Swiss companies dominate global physical commodity trading. This places a unique responsibility on the Swiss government to require these companies operate in a transparent and responsible manner. Bloomberg reports Switzerland is "the world’s leading commodities trading hub, accounting for about 35 per cent of global physical oil trade and a 60 per cent of metals and minerals." This amounts to more than $3 trillion in world trade, according to Al-Jazeera.

The government of Switzerland recently ducked an important opportunity to protect against the potentially damaging effects of opaque deals between its companies and commodity-producing countries. On March 27, 2013, following months of debate within government, a cross-departmental body finally issued its report to the Federal Council on the country’s commodity sector. The report was meant to outline the associated risks and suggest appropriate policy responses. Instead (as explained further by Swiss NGOs), it offered vague suggestions and placed too much confidence in voluntary international mechanisms rather than binding national regulation.

Swiss trading companies—which include energy giants Trafigura, Glencore and Vitol—have attracted scrutiny of late, due to the sector's explosion in size over the last 10 years, the Iraq Oil-for-Food scandal, and, as the Financial Times reports, "increasing public resentment in Switzerland towards highly paid executives and bankers."

The poverty, corruption and weak governance prevalent in many resource producing countries has led transparency advocates like RWI to call for stricter reporting standards of commodity sales. For example, Glencore was just awarded the license to buy oil from the government of Chad. In late January, the company lifted its first cargo of 950,000 barrels. This single sale would net at least $80 million. This may be a small- or medium-sized deal for Glencore, but for a poor country like Chad, this is a massive transaction.
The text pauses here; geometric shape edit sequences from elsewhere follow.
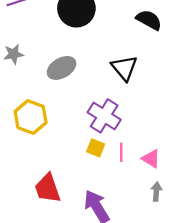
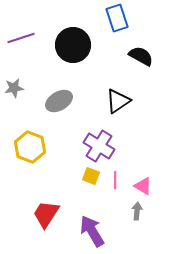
black triangle: (124, 68) -> (118, 101), turned 36
red trapezoid: (48, 188) -> (46, 214), turned 52
gray arrow: (156, 192) -> (137, 211), moved

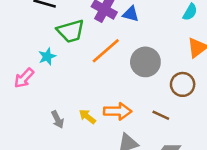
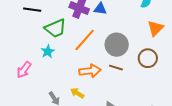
cyan star: (47, 56) -> (48, 51), moved
orange arrow: (118, 111) -> (90, 71), moved
brown line: (161, 115) -> (116, 68), moved

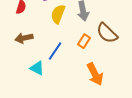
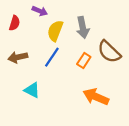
blue line: (55, 51) -> (52, 57), moved
orange arrow: (95, 74) -> (96, 97), turned 140

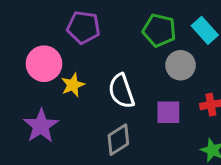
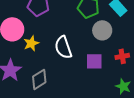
gray diamond: (118, 140) -> (39, 79), moved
The revenues from this single sale are enough to pay for half of the country’s yearly education budget.
Without the disclosure of basic information around commodity sales, corruption risks increase, and there is little chance for citizens, journalists and parliaments to know how much their country receives for its public resources.
In its announcement Wednesday, the Swiss government said it would rely on global standards such as the Extractive Industries Transparency Initiative (EITI) and various U.N. mechanisms to police its commodity companies. These standards are useful, but insufficient. The report heralds the EITI, and frames Swiss support for the initiative as the major plank of its efforts to promote transparency. But EITI is only a voluntary initiative and not implemented by many resource-producing countries with major corruption and governance problems, like Angola, Equatorial Guinea and Turkmenistan.
To promote consistent transparency, governments which host extractive companies should regulate reporting by the companies based within its borders. The U.S. and the EU are taking such steps through Section 1504 of the Dodd-Frank Act and forthcoming EU regulations respectively. The Swiss, rather than follow suit, said they would revisit this issue later. Should this occur, commodity trading (rather than just extraction) must be at the center of the discussions. Otherwise, such a law would be a largely symbolic gesture that avoids the biggest part of the Swiss sector. 

Requiring companies to operate in a transparent and responsible manner does not constitute unfair or uncompetitive treatment. Trading companies are huge global players that buy billions of dollars of oil and minerals from poor countries. Wherever they are headquartered in the world, they should be the subject of robust oversight and scrutiny. Ensuring this is the case is a basic responsibility of the home government, and one which the Swiss should not avoid.

**Stephen Yeboah participated in the Swissaid workshop in Geneva this year on Transparency in the Extractive Sector: the role of Commodity Superpower Switzerland.